Hacker Newsnew | past | comments | ask | show | jobs | submitlogin

XPath post 1.0 got ridiculous, like many things do. What started with a simple, elegant language morphed into one with a http client, filesystem methods, json support, functions, loops, extensions and the ability to read environment variables.

I wrote a post about it a while back[1] (I regret some of the wording used there) and maintain a tool[2] that can exploit XPath injection issues. I'd recommend sticking with 1 or maybe 2, and pretending 3.x doesn't exist.

1. https://tomforb.es/xcat-1.0-released-or-xpath-injection-issu...

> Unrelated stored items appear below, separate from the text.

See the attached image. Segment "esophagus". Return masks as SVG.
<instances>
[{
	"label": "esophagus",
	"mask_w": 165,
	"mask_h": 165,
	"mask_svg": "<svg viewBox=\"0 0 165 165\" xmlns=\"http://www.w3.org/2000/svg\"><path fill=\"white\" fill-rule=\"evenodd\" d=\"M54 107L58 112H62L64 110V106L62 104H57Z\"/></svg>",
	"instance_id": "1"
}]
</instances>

2. https://github.com/orf/xcat



I largely agree. XPath 2.0 started the downwards trajectory and XPath 3 made it worse.

The things XPath 2.0 and later do improve on XPath 1.0 is the "standard library", most of exslt got standardised in 2.0, and new useful functions got added in later revisions (e.g. contains-token from 3.1 is XPath finally adding the ~= operator from CSS).

Here's the deal though: it should be possible to add most functions without updating the rest of the engine (indeed the majority were originally developed for 1.0). I think some of the functions are designed to work with and around types, which would not be useful in 1.0.

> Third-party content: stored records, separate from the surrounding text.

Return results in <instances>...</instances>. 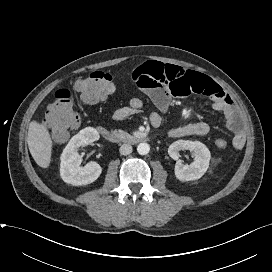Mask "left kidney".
<instances>
[{
	"mask_svg": "<svg viewBox=\"0 0 272 272\" xmlns=\"http://www.w3.org/2000/svg\"><path fill=\"white\" fill-rule=\"evenodd\" d=\"M181 150L193 152L194 160L190 165L183 164L179 159ZM168 154L174 160L175 176L180 181H192L201 178L209 167L211 154L209 149L200 141L178 140L168 148Z\"/></svg>",
	"mask_w": 272,
	"mask_h": 272,
	"instance_id": "5707ae66",
	"label": "left kidney"
}]
</instances>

There are other useful things besides functions

Sequences for example. In XPath 1 the query returns a set, so the output is always in document order. When the document reorders things, the query output changes, and you can never get the original output. In a sequence, the query can output anything in any order


XPath/XSLT 2+ also have only a single implementation (by the spec author) so don't meet W3C's requirement of two interoperating implementations. Basically, XSLT ceased to be a "standard" whereas XSLT 1.0 had excellent portability across libxslt, Saxon, Xalan, and MS' xslt.exe.

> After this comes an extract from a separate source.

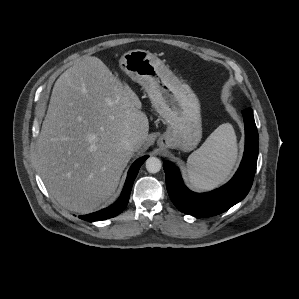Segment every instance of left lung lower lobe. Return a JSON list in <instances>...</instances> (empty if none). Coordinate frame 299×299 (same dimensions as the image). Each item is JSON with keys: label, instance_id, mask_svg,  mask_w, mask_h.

Edit: there is/was a token implementation for XSLT 2.0 called Gestalt


It also worth noting that the specification’s author also built his company on this single implementation.


> XPath/XSLT 2+ also have only a single implementation

As far as XPath goes, that's wrong:

1. Saxon (the one you talk about)

2. BaseX (an XQuery 3.1 processor)

3. Xidel (implements many XQuery 3.1 features)

4. eXistdb

5. fonto-xpath (NodeJS)

6. frameless.io (JS, also XSL)

And these are the ones, which face the public internet. I think, Microsoft has an 2.x implementation, I am pretty sure, IBM and Oracle do so, as well.

Now, as for XSL-T, you are right: the easily available implementations are Saxon, but, as it seems, also frameless.io (which I just found out about a few minutes ago, so I may be wrong). But again, I guess, that big enterprise has their own solutions bundled.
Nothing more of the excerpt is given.